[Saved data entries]
══════════════════════════════
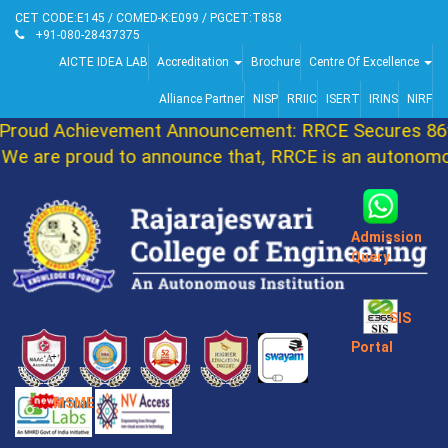
CET CODE:E145 / COMED-K:E099 / PGCET:T858
+91-080-28437375
AICTE IDEA LAB
Accreditation
Brochure
Centre Of Excellence
Alliance Partner
NISP
RRIIC
ISERT
IRINS
NIRF
oud Achievement Announcement: RRCE Secures 86th
 are proud to announce that, RRCE is an autonomous
Admission
Query
SIS
Portal
MSME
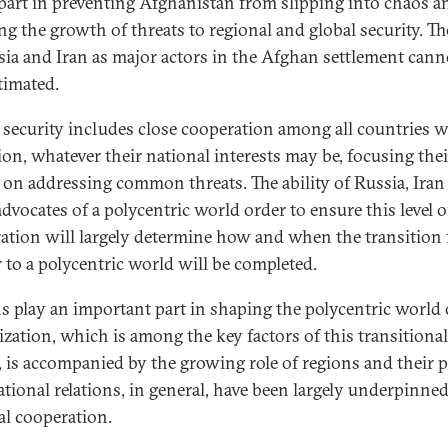
part in preventing Afghanistan from slipping into chaos a
ng the growth of threats to regional and global security. Th
sia and Iran as major actors in the Afghan settlement cann
timated.
 security includes close cooperation among all countries 
ion, whatever their national interests may be, focusing thei
s on addressing common threats. The ability of Russia, Iran
dvocates of a polycentric world order to ensure this level o
ation will largely determine how and when the transition
r to a polycentric world will be completed.
s play an important part in shaping the polycentric world 
ization, which is among the key factors of this transitional
, is accompanied by the growing role of regions and their po
ational relations, in general, have been largely underpinne
al cooperation.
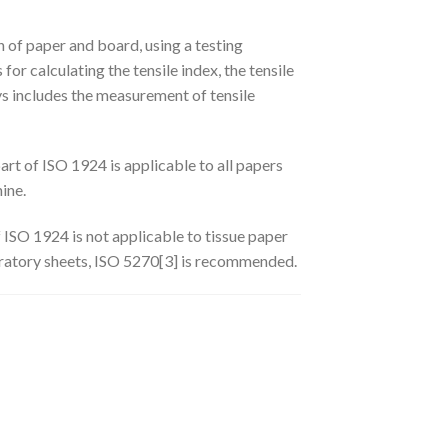
n of paper and board, using a testing
or calculating the tensile index, the tensile
ys includes the measurement of tensile
rt of ISO 1924 is applicable to all papers
ine.
 ISO 1924 is not applicable to tissue paper
boratory sheets, ISO 5270[3] is recommended.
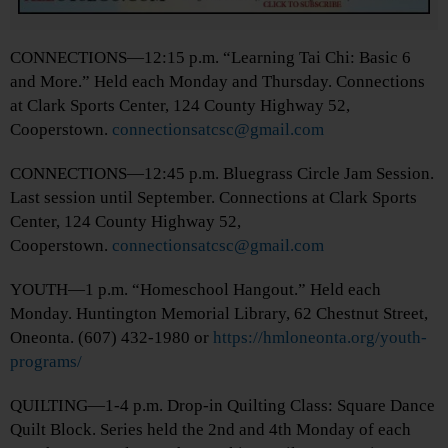
CONNECTIONS—12:15 p.m. “Learning Tai Chi: Basic 6
and More.” Held each Monday and Thursday. Connections
at Clark Sports Center, 124 County Highway 52,
Cooperstown.
connectionsatcsc@gmail.com
CONNECTIONS—12:45 p.m. Bluegrass Circle Jam Session.
Last session until September. Connections at Clark Sports
Center, 124 County Highway 52,
Cooperstown.
connectionsatcsc@gmail.com
YOUTH—1 p.m. “Homeschool Hangout.” Held each
Monday. Huntington Memorial Library, 62 Chestnut Street,
Oneonta. (607) 432-1980 or
https://hmloneonta.org/youth-
programs/
QUILTING—1-4 p.m. Drop-in Quilting Class: Square Dance
Quilt Block. Series held the 2nd and 4th Monday of each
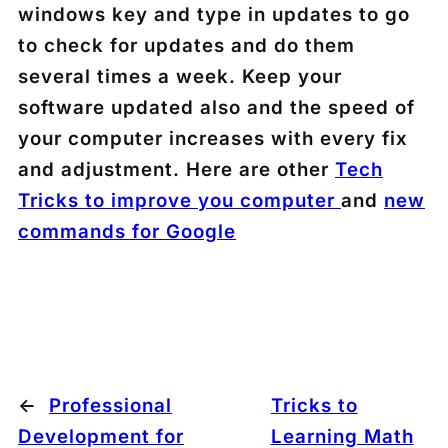
windows key and type in updates to go
to check for updates and do them
several times a week. Keep your
software updated also and the speed of
your computer increases with every fix
and adjustment. Here are other
Tech
Tricks to improve you computer
and
new
commands for Google
←
Professional
Tricks to
Development for
Learning Math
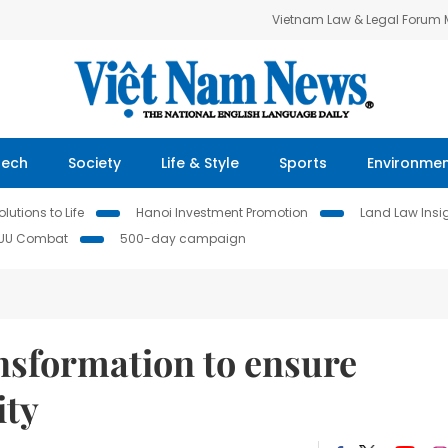
Vietnam Law & Legal Forum
Tech
Society
Life & Style
Sports
Environme
lutions to Life
Hanoi Investment Promotion
Land Law Insi
IUU Combat
500-day campaign
nsformation to ensure
ity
══════════════════════════════
▸ **Task objective**
Without the pictures, extract every entry verbatim.

▸ **Answer area**
CET CODE:E145 / COMED-K:E099 / PGCET:T858
+91-080-28437375
AICTE IDEA LAB
Accreditation
Brochure
Centre Of Excellence
Alliance Partner
NISP
RRIIC
ISERT
IRINS
NIRF
oud Achievement Announcement: RRCE Secures 86th
 are proud to announce that, RRCE is an autonomous
Admission
Query
SIS
Portal
MSME
part in preventing Afghanistan from slipping into chaos a
ng the growth of threats to regional and global security. Th
sia and Iran as major actors in the Afghan settlement cann
timated.
 security includes close cooperation among all countries 
ion, whatever their national interests may be, focusing thei
s on addressing common threats. The ability of Russia, Iran
dvocates of a polycentric world order to ensure this level o
ation will largely determine how and when the transition
r to a polycentric world will be completed.
s play an important part in shaping the polycentric world 
ization, which is among the key factors of this transitional
, is accompanied by the growing role of regions and their po
ational relations, in general, have been largely underpinne
al cooperation.
n of paper and board, using a testing
or calculating the tensile index, the tensile
ys includes the measurement of tensile
rt of ISO 1924 is applicable to all papers
ine.
 ISO 1924 is not applicable to tissue paper
boratory sheets, ISO 5270[3] is recommended.
CONNECTIONS—12:15 p.m. “Learning Tai Chi: Basic 6
and More.” Held each Monday and Thursday. Connections
at Clark Sports Center, 124 County Highway 52,
Cooperstown.
connectionsatcsc@gmail.com
CONNECTIONS—12:45 p.m. Bluegrass Circle Jam Session.
Last session until September. Connections at Clark Sports
Center, 124 County Highway 52,
Cooperstown.
connectionsatcsc@gmail.com
YOUTH—1 p.m. “Homeschool Hangout.” Held each
Monday. Huntington Memorial Library, 62 Chestnut Street,
Oneonta. (607) 432-1980 or
https://hmloneonta.org/youth-
programs/
QUILTING—1-4 p.m. Drop-in Quilting Class: Square Dance
Quilt Block. Series held the 2nd and 4th Monday of each
windows key and type in updates to go
to check for updates and do them
several times a week. Keep your
software updated also and the speed of
your computer increases with every fix
and adjustment. Here are other
Tech
Tricks to improve you computer
and
new
commands for Google
←
Professional
Tricks to
Development for
Learning Math
Vietnam Law & Legal Forum
Tech
Society
Life & Style
Sports
Environme
lutions to Life
Hanoi Investment Promotion
Land Law Insi
IUU Combat
500-day campaign
nsformation to ensure
ity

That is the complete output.